Selasa, 19 November 2024

Rumah Produksi Bersama, UMKM Bisa Naik Kelas

Latest

- Advertisement -spot_img

Usaha Kecil dan Menengah seharusnya tidak hanya menghasilkan produk semacam keripik emping semata, namun sudah harus masuk pada rantai pasok industri dan ini membutuhkan sentuhan ilmu pengetahuan, teknologi dan inovasi.

Demikian disampaikan Dr Ali Alkatiri,  Asisten Deputi Pengembangan Kawasan dan Rantai Pasok UKM Kementerian Koperasi dan UKM, pada diskusi Center for Technology and Innovation Studies (CTIS), Rabu, 27 Maret 2024. 

Dalam diskusi yang dipandu Ketua Komite Kebencanaan dan Pengembangan Wilayah CTIS, Dr. Idwan Soehardi itu, Ali Alkatiri menegaskan bahwa di tengah persiapan menjadi negara industri dan  negara maju, Indonesia justru mengalami fase de-industralisasi dini.  Ini terlihat dari kontribusi industri manufaktur yang turun dari 32% Produk Domestik Bruto (PDB) di tahun 2002 menjadi tinggal 18,3% saja di tahun 2022.  Ini mengakibatkan tenaga kerja yang tadinya bekerja di sektor pertanian dan sudah beralih ke sektor manufaktur dan jasa, juga mengalami penurunan produktivitas. 

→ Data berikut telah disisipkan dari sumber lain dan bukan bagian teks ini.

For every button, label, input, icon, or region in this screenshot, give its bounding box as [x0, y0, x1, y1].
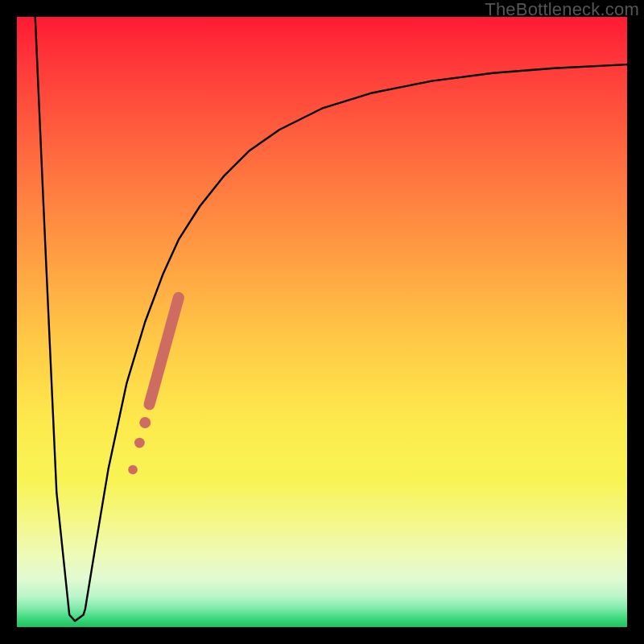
chart-svg [17, 17, 627, 627]
bottleneck-curve [35, 17, 627, 621]
highlight-dot [134, 438, 145, 448]
highlight-dot [139, 417, 151, 428]
chart-frame [17, 17, 627, 627]
highlight-segment [149, 298, 178, 405]
highlight-dots [128, 417, 151, 474]
highlight-dot [128, 465, 138, 475]
watermark-text: TheBottleneck.com [485, 0, 639, 20]
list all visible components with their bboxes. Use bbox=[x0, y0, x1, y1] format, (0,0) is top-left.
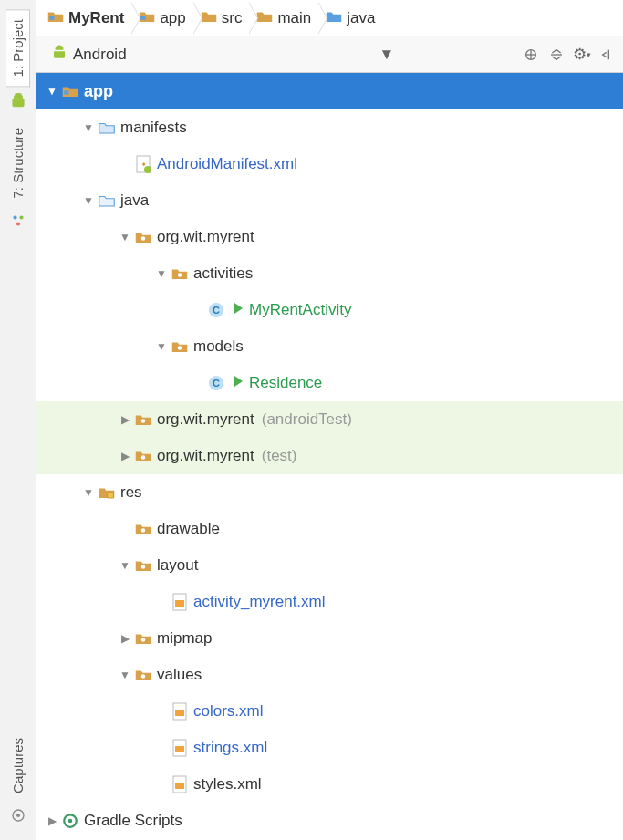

Namun demikian, Ali Alkatiri juga mengungkapkan bahwa ada potensi besar yang bisa digarap dan bisa dikembangkan kedepannya, yaitu usaha mikro, kecil dan menengah (UMKM).  “Sebagai mantan Perekayasa di Badan Pengkajian dan Penerapan Teknologi (BPPT) saya ingin teknologi menjadi pemacu perkembangan UMKM di tanah air,”  kata Ali.  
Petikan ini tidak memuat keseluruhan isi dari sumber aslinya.